What is variance swap?
A variance swap is a financial derivative used to hedge or speculate on the magnitude of a price movement of an underlying asset. These assets include exchange rates, interest rates, or the price of an index. In plain language, the variance is the difference between an expected result and the actual result.
What is the difference between a variance swap and a volatility swap?
Volatility swaps are forward contracts on future realized stock volatility. Variance swaps are simi- lar contracts on variance, the square of future volatility. Both these instruments provide an easy way for investors to gain exposure to the future level of volatility.
How do you hedge a variance swap?
The variance swap may be hedged and hence priced using a portfolio of European call and put options with weights inversely proportional to the square of strike. Any volatility smile model which prices vanilla options can therefore be used to price the variance swap.
Is variance and volatility the same?
Volatility is said to be the measure of fluctuations of a process. Volatility is a subjective term, whereas variance is an objective term i.e. given the data you can definitely find the variance, while you can’t find volatility just having the data. Volatility is associated with the process, and not with the data.
Does variance swap have Delta?
Yes. Volatility swaps can have a delta due to the discretization of time and due to volatility surface dynamics in exactly the same way as a variance swap.
What is the motivation to use variance swap?
Holders use variance swaps to hedge their exposure to the magnitude of possible price movements of underliers, such as exchange rates, interest rates. It is the opposite of a fixed rate., or an equity index.
Can retail traders trade variance swaps?
Can retail or individual traders trade them? Variance swaps are used by institutional traders. A retail or individual trader can trade volatility through options, but a pure volatility bet would involve hedging out the delta (directional) risk.
What does stock variance measure?
Variance is a measurement of the spread between numbers in a data set. Investors use variance to see how much risk an investment carries and whether it will be profitable. Variance is also used to compare the relative performance of each asset in a portfolio to achieve the best asset allocation.
Is Vol standard deviation or variance?
Volatility is Usually Standard Deviation, Not Variance Of course, variance and standard deviation are very closely related (standard deviation is the square root of variance), but the common interpretation of volatility is standard deviation of returns, and not variance.
Are variance swaps liquid?
Variance swaps offer straightforward and direct exposure to the volatility of an underlying asset. They are liquid across major equity indices and large cap stocks, and increasingly across emerging market indices and other asset classes.
What is a variance swap?
A variance swap is a derivative contract in which two parties exchange payments based on the underlying asset’s price changes, or volatility.
What is a’variance swap’?
What is a ‘Variance Swap’. A variance swap is a financial derivative used to hedge or speculate on the magnitude of a price movement of an underlying asset. These assets include exchange rates, interest rates, or the price of an index. In plain language, the variance is the difference between an expected result and the actual result.

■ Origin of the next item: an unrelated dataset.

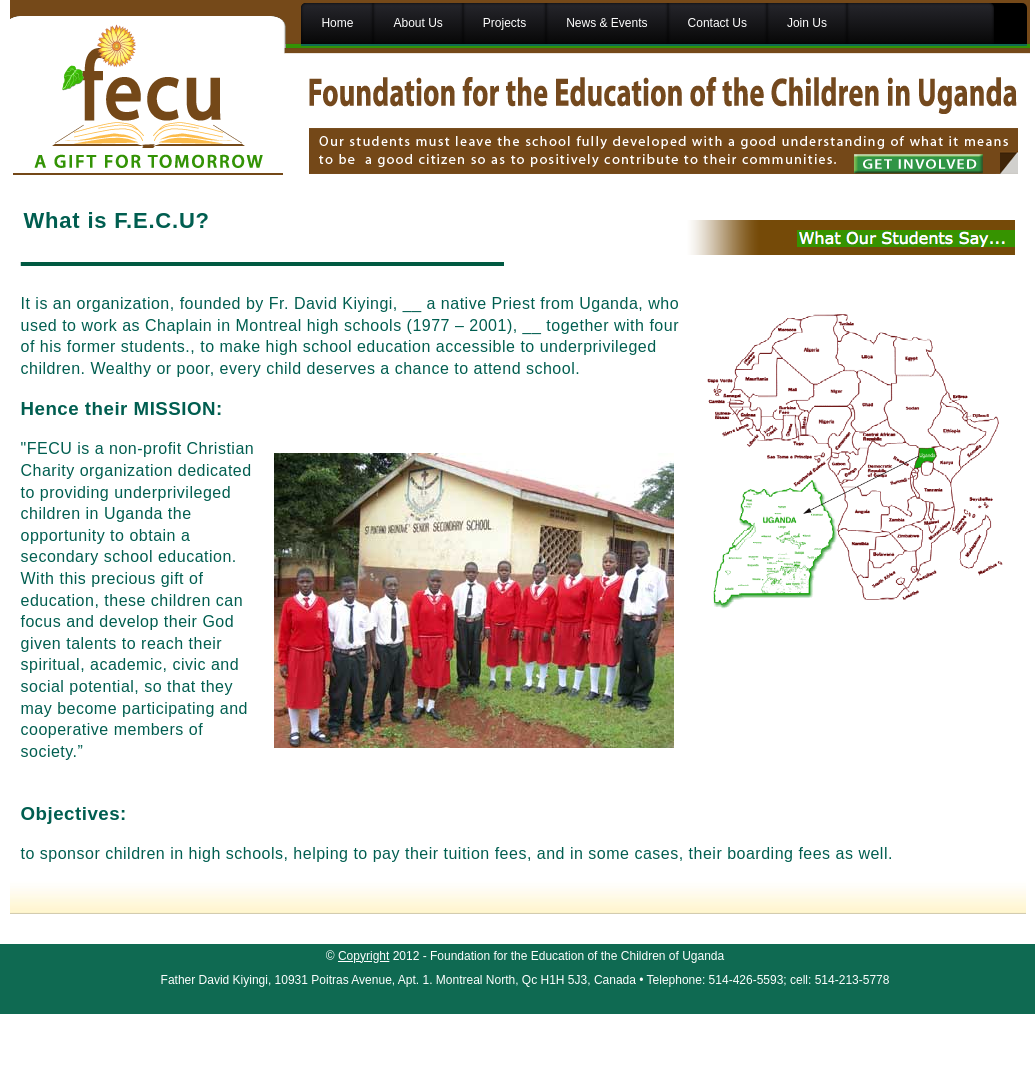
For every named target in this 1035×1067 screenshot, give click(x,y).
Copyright (363, 956)
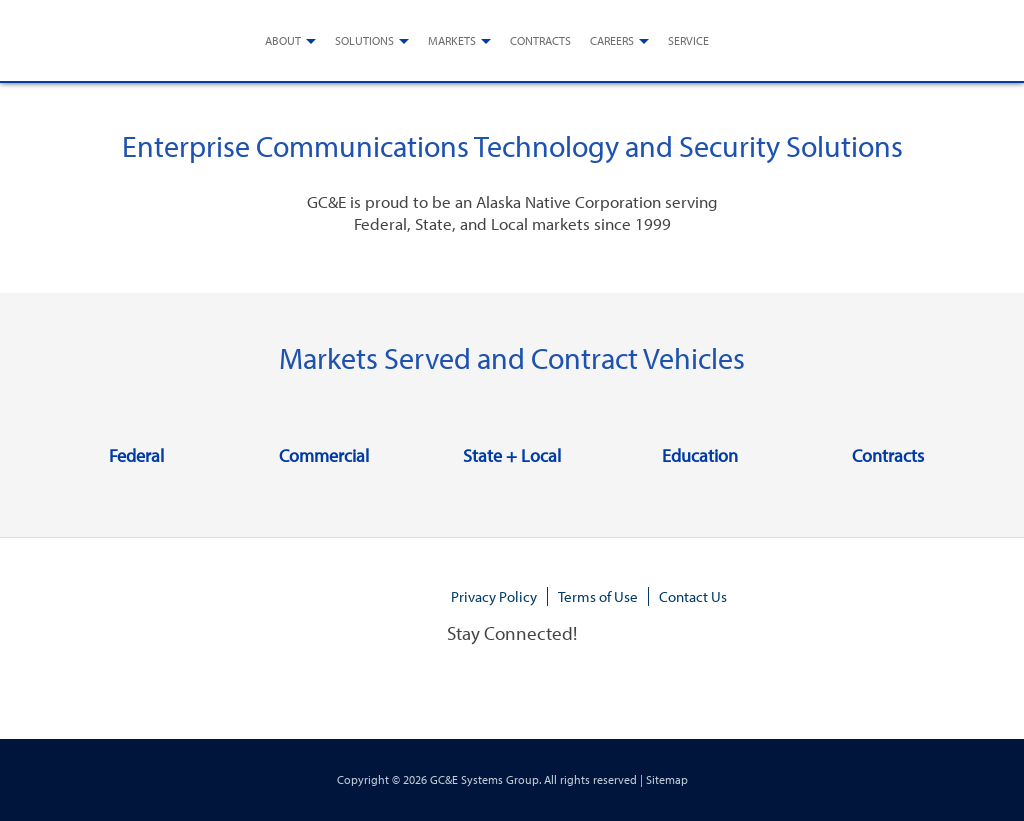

Can You replicate a variance swap portfolio?
What is more, a replicating portfolio of a variance swap would require an entire strip of options, which would be very costly to execute. Finally, one might often find the need to be regularly rolling this entire strip of options so that it remains centered on the current price of the underlying security .
Are variance swaps a good way to hedge options?
Variance swaps are well suited for speculation or hedging on volatility. Unlike options, variance swaps do not require additional hedging. Options may require delta-hedging. Also, the payoff at maturity to the long holder of the variance swap is always positive when realized volatility is more significant than the strike.